___ Data extracts ___

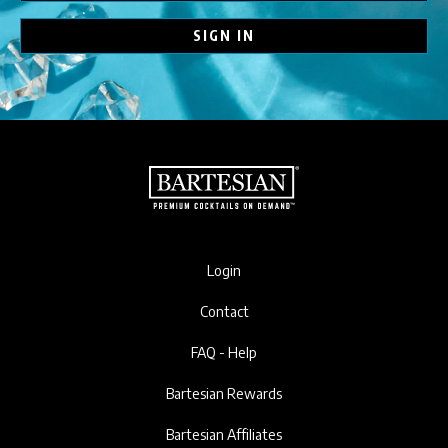
SIGN IN
Login
Contact
FAQ - Help
Bartesian Rewards
Bartesian Affiliates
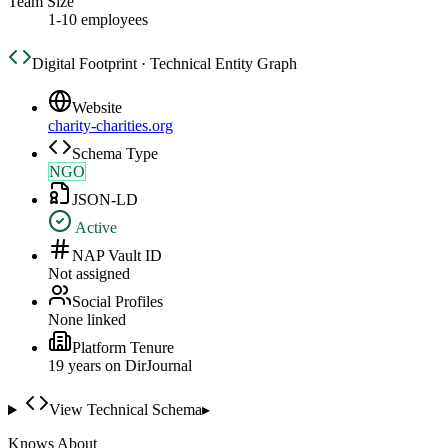
Team Size
1-10 employees
Digital Footprint · Technical Entity Graph
Website
charity-charities.org
Schema Type
NGO
JSON-LD
Active
NAP Vault ID
Not assigned
Social Profiles
None linked
Platform Tenure
19
year
s
on DirJournal
View Technical Schema
▸
Knows About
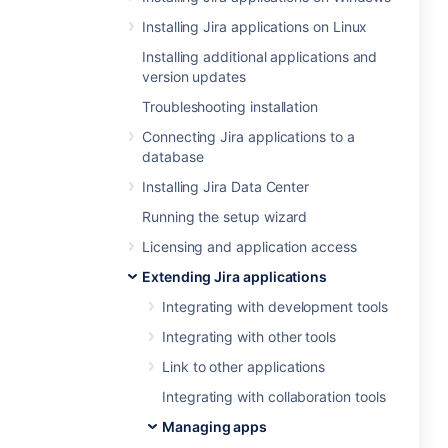
Installing Jira applications on Linux
Installing additional applications and
version updates
Troubleshooting installation
Connecting Jira applications to a
database
Installing Jira Data Center
Running the setup wizard
Licensing and application access
Extending Jira applications
Integrating with development tools
Integrating with other tools
Link to other applications
Integrating with collaboration tools
Managing apps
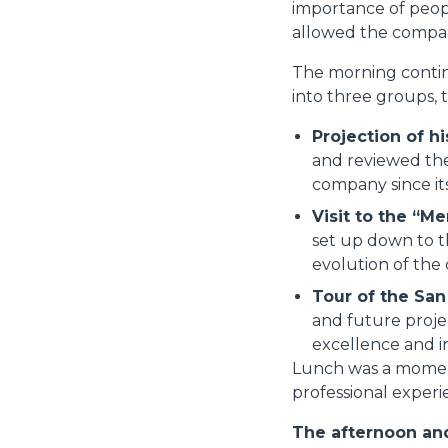
importance of peop
allowed the compan
The morning continu
into three groups, 
Projection of hi
and reviewed the
company since it
Visit to the “Me
set up down to t
evolution of the
Tour of the Sa
and future proje
excellence and in
Lunch was a moment 
professional experie
The afternoon and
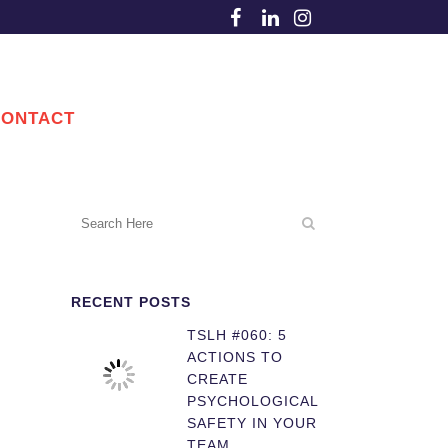
CONTACT
RECENT POSTS
TSLH #060: 5
ACTIONS TO
CREATE
PSYCHOLOGICAL
SAFETY IN YOUR
TEAM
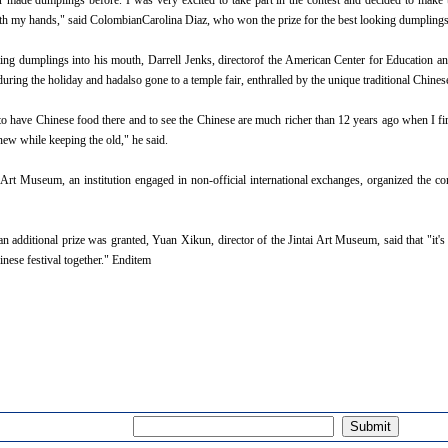
de dumplings before. I was very excited to take part in the contest and decided to make 
ith my hands," said ColombianCarolina Diaz, who won the prize for the best looking dumplings
dumplings into his mouth, Darrell Jenks, directorof the American Center for Education and
during the holiday and hadalso gone to a temple fair, enthralled by the unique traditional Chine
have Chinese food there and to see the Chinese are much richer than 12 years ago when I firs
new while keeping the old," he said.
Museum, an institution engaged in non-official international exchanges, organized the conte
itional prize was granted, Yuan Xikun, director of the Jintai Art Museum, said that "it's 
inese festival together." Enditem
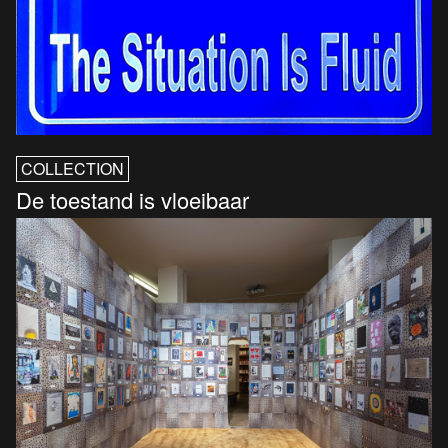
COLLECTION
De toestand is vloeibaar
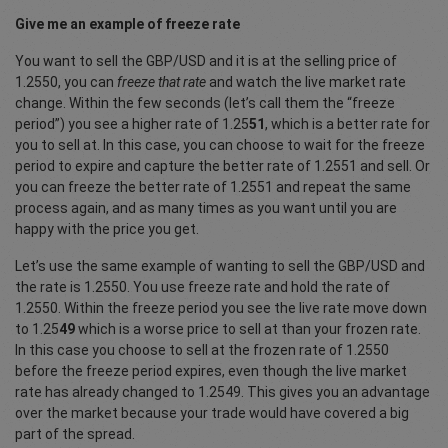
Give me an example of freeze rate
You want to sell the GBP/USD and it is at the selling price of
1.2550, you can
freeze that rate
and watch the live market rate
change. Within the few seconds (let’s call them the “freeze
period”) you see a higher rate of 1.25
51
, which is a better rate for
you to sell at. In this case, you can choose to wait for the freeze
period to expire and capture the better rate of 1.2551 and sell. Or
you can freeze the better rate of 1.2551 and repeat the same
process again, and as many times as you want until you are
happy with the price you get.
Let’s use the same example of wanting to sell the GBP/USD and
the rate is 1.2550. You use freeze rate and hold the rate of
1.2550. Within the freeze period you see the live rate move down
to 1.25
49
which is a worse price to sell at than your frozen rate.
In this case you choose to sell at the frozen rate of 1.2550
before the freeze period expires, even though the live market
rate has already changed to 1.2549. This gives you an advantage
over the market because your trade would have covered a big
part of the spread.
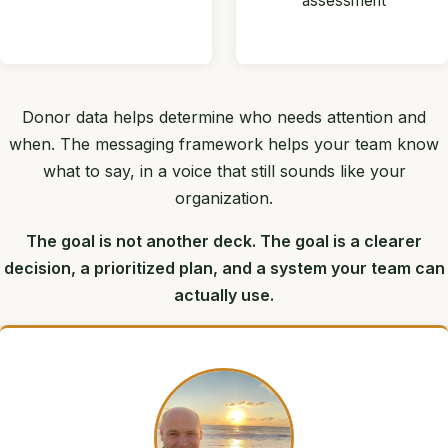
assessment
Donor data helps determine who needs attention and
when. The messaging framework helps your team know
what to say, in a voice that still sounds like your
organization.
The goal is not another deck. The goal is a clearer
decision, a prioritized plan, and a system your team can
actually use.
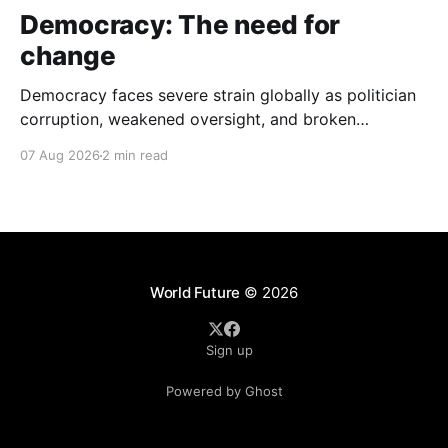
Democracy: The need for
change
Democracy faces severe strain globally as politician
corruption, weakened oversight, and broken
campaign promises erode public trust and
07 Aug 2026
2 min read
institutional integrity.
World Future
© 2026
Sign up
Powered by Ghost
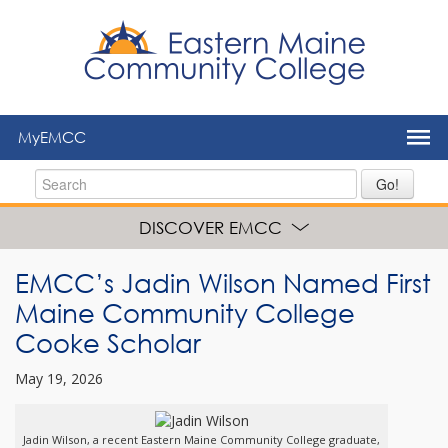
to
main
content
MyEMCC
Go!
DISCOVER EMCC
EMCC’s Jadin Wilson Named First
Maine Community College
Cooke Scholar
May 19, 2026
Jadin Wilson, a recent Eastern Maine Community College graduate,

___

Make an exact copy of the lines from the top of the material through the line with "Troubleshooting installation", pictures excluded.

» **Solution**
SIGN IN
Login
Contact
FAQ - Help
Bartesian Rewards
Bartesian Affiliates
Team Size
1-10 employees
Digital Footprint · Technical Entity Graph
Website
charity-charities.org
Schema Type
NGO
JSON-LD
Active
NAP Vault ID
Not assigned
Social Profiles
None linked
Platform Tenure
19
year
s
on DirJournal
View Technical Schema
▸
Knows About
Installing Jira applications on Linux
Installing additional applications and
version updates
Troubleshooting installation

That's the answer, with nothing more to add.